The holidays are a time of year to reflect, tell stories and remember. Every Thanksgiving in the past, I would spend Thanksgiving with my family in Illinois and I would spend extra days with my grandpa. We would eat hot fudge sundaes and tell stories about our family history-- stories of my dad trying to hide the fact he wrecked my grandparents' car, stories of ancestors who fought in wars, traveled distances, and my favorite story was the story of how my grandparents met.
This year I drove to Thanksgiving alone with my daughter. My husband stayed behind to work and my grandpa passed away in May. I felt alone, but my heart was full with stories and memories. It was both painful and exciting. We were still looking forward to the trip. My favorite times of year are when our extended family gets together. But the trip felt empty with my husband at home. And I felt like I was driving into homelessness without my grandpa waiting for me in Illinois.
And then I arrived at my aunt's house and everything was different. There was a tearful moment as we placed a candle where my grandpa used to sit, remembering him and the others of our family who had gone before. But from then on, something new seemed to open as we looked towards the new generation. There were 12 children ages 10 and under taking turns riding the tractor with my uncle, playing corn hole and reading stories with one of my aunts. They traced each other on the pavement with chalk, played with the animals and ran joyfully just about everywhere. I knew my grandpa had laid a foundation, had built a legacy. What I hadn't realized until that point is that in doing so, he had equipped us to do the same.

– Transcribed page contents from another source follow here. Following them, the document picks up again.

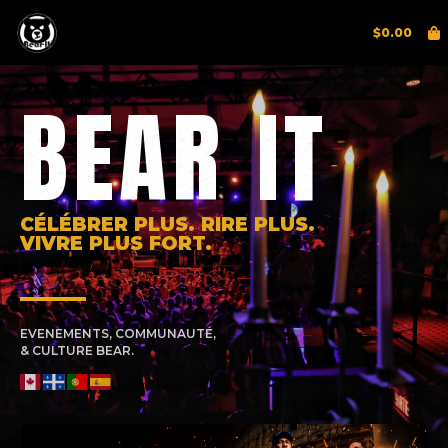
$
0.00
BEAR IT
CÉLÉBRER PLUS. RIRE PLUS.
VIVRE PLUS FORT.
EVENEMENTS, COMMUNAUTÉ,
& CULTURE BEAR.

We divided his books, CDs, Christmas decorations, and other sentimental things he had gathered over time. We told stories of generations past, saw pictures of my grandpa as a child and enjoyed time as a family. I drove home from this Thanksgiving in peace; 1-- that my family would not fall apart because 2-- my grandfather's legacy was one of fmaily unity that extends through the generations.
Yesterday I ran all over town getting deals and buying our Christmas tree, preparing for our rather haphazard home Christmas. My husband grew up in a family and a financial situation where tradition at this time of year wasn't very important, and the holiday didn't arrive in any way until Christmas eve. But I carry my grandpa's legacy with me and appreciated feeling he was part of the excitement. My daughter jumped up and down in anticipation and told everyone about the live tree we picked out. Most of my ornaments are from when I was a child with the exception of some filler ornaments I bought last year and our traditional ornaments that we let Audrey pick (one new ornament each year).

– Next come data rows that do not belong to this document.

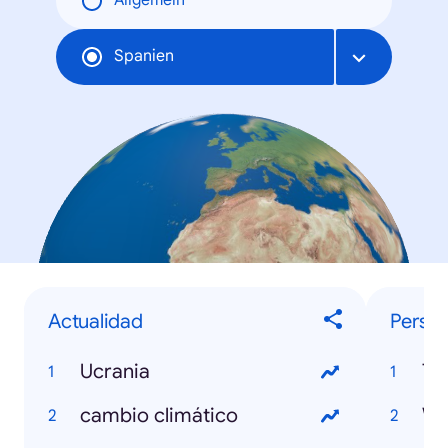
Allgemein
Spanien
Actualidad
Person
Ucrania
Ta
cambio climático
Wi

Why is all of this so important? Why am I so wrapped up in tradition? 1-- Tradition is a big part of unity. Traditions may change and/or evolve, but there is a bonding line that connects us to each other through tradition. 2-- Most of our tradition speaks to something deeper-- such as the legacy of faith passed down through the ways that we remember and the stories we keep alive. And finally 3-- tradition is much more than a ritual, but is a joyful act that should bring anticipation and excitement. My daughter and I can connect in a meaningful way, reflect and tell stories and leave with our hearts full of the Christmas songs I play from my grandpa's old Christmas recordsand the tea or hot chocolate we drink as we go along. Quality time is never wasted time. And time together is the beginning, middle and end of an inheritance worth much more than money could ever hope.